The later life lending sector lags some adjacent sectors in terms of adoption of technology, but we are closing the gap fast.
However, too much reliance on technology can be dangerous and, particularly with older customers who have more potential to be vulnerable, it is important that technology is not seen as the ‘be all and end all’ but instead a tool which empowers advisers.
Technology never stands still and nor should we.
Harnessing all the tools at our disposal makes sense but we should never rely 100 per cent on tech solutions. Nor should we trust them until they have been thoroughly tested in the field and backed up by empirical research. Our own judgment and the ability to make an assessment remains a key skill.
It is important that advisers are aware of vulnerability risks which present themselves in many ways.
Certainly, sitting physically in front of someone makes them easier to spot. Things like body language, home environment, presence of relatives and their involvement – they all help to paint a picture.
A tech system that raises potential flags and triggers should supplement but not replace these observations.
Advisers can also use tech to improve skills and become better educated at spotting vulnerability. Vulnerability comes in many forms and can arise from all sorts of events, not just the standard ones that spring to mind.
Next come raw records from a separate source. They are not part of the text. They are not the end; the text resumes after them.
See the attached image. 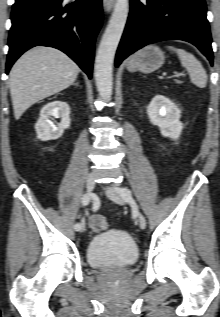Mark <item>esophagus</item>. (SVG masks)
<instances>
[{
  "instance_id": "obj_1",
  "label": "esophagus",
  "mask_w": 220,
  "mask_h": 317,
  "mask_svg": "<svg viewBox=\"0 0 220 317\" xmlns=\"http://www.w3.org/2000/svg\"><path fill=\"white\" fill-rule=\"evenodd\" d=\"M115 4V0H103L104 9L107 13H109Z\"/></svg>"
}]
</instances>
We have recently reviewed our vulnerability approach to clients and issued more in-depth guidance on spotting and identifying the potential causes including relationship breakdowns, mental health, education and family pressure. All of these can be missed if the appropriate questions are not asked.
Can AI help to flag issues? Yes of course. Will it become better at identifying vulnerability traits? Yes, I am sure it will. Can we move to a situation where we rely on it? No, I don’t believe so.
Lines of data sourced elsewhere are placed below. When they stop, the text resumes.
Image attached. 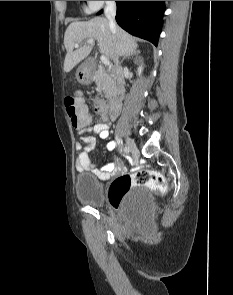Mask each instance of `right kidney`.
I'll list each match as a JSON object with an SVG mask.
<instances>
[{
    "mask_svg": "<svg viewBox=\"0 0 233 295\" xmlns=\"http://www.w3.org/2000/svg\"><path fill=\"white\" fill-rule=\"evenodd\" d=\"M142 70H143V65L141 64V65L138 67V71H137L139 76L141 75Z\"/></svg>",
    "mask_w": 233,
    "mask_h": 295,
    "instance_id": "ca27d5eb",
    "label": "right kidney"
}]
</instances>
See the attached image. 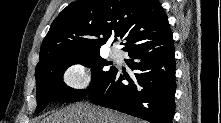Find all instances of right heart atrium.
<instances>
[{
  "label": "right heart atrium",
  "instance_id": "1",
  "mask_svg": "<svg viewBox=\"0 0 221 123\" xmlns=\"http://www.w3.org/2000/svg\"><path fill=\"white\" fill-rule=\"evenodd\" d=\"M91 69L83 63L70 64L63 72L62 81L70 89L83 90L91 82Z\"/></svg>",
  "mask_w": 221,
  "mask_h": 123
}]
</instances>
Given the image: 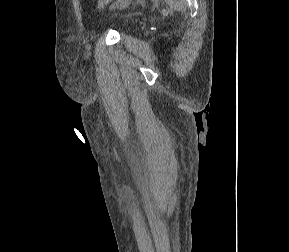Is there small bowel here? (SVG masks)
Masks as SVG:
<instances>
[{
  "mask_svg": "<svg viewBox=\"0 0 289 252\" xmlns=\"http://www.w3.org/2000/svg\"><path fill=\"white\" fill-rule=\"evenodd\" d=\"M111 2L112 0H95L97 8H103Z\"/></svg>",
  "mask_w": 289,
  "mask_h": 252,
  "instance_id": "obj_1",
  "label": "small bowel"
}]
</instances>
The tech/human combination can optimise the process, build a more holistic picture and help advisers to reach an informed conclusion.
There is a growing understanding that everyone, regardless of age, wealth, or background, has the potential to become ‘vulnerable’. And while dealing with vulnerable clients isn’t new, the challenge for advisers is correctly classifying vulnerable clients.
Financial vulnerability has such a wide scope and interpretation, causing differences between what advisers class as vulnerable. It can be difficult to recognise vulnerability beyond obvious physical disabilities or life event triggers, such as bereavement.
That’s why at Tenet Compliance Services (TCS) we recently introduced tech from Comentis, enabling advisers to consistently and objectively identify vulnerable clients through a discrete, clinically developed online assessment process.
Technology such as this enables advisers to identify a client’s vulnerability, determine if this is temporary or permanent, and take appropriate action over time as their situation evolves.
However, when it comes to vulnerability, technology is often best used as part of a toolkit that helps advisers identify such vulnerability and subsequently make appropriate decisions as part of a more comprehensive approach.
Finally, with focus on vulnerable clients intensifying, the regulator is expected to require firms to more regularly produce evidence of their efforts to address and solve such issues. Such increasing risk to both vulnerable clients and advisers clearly shows the need to get things right.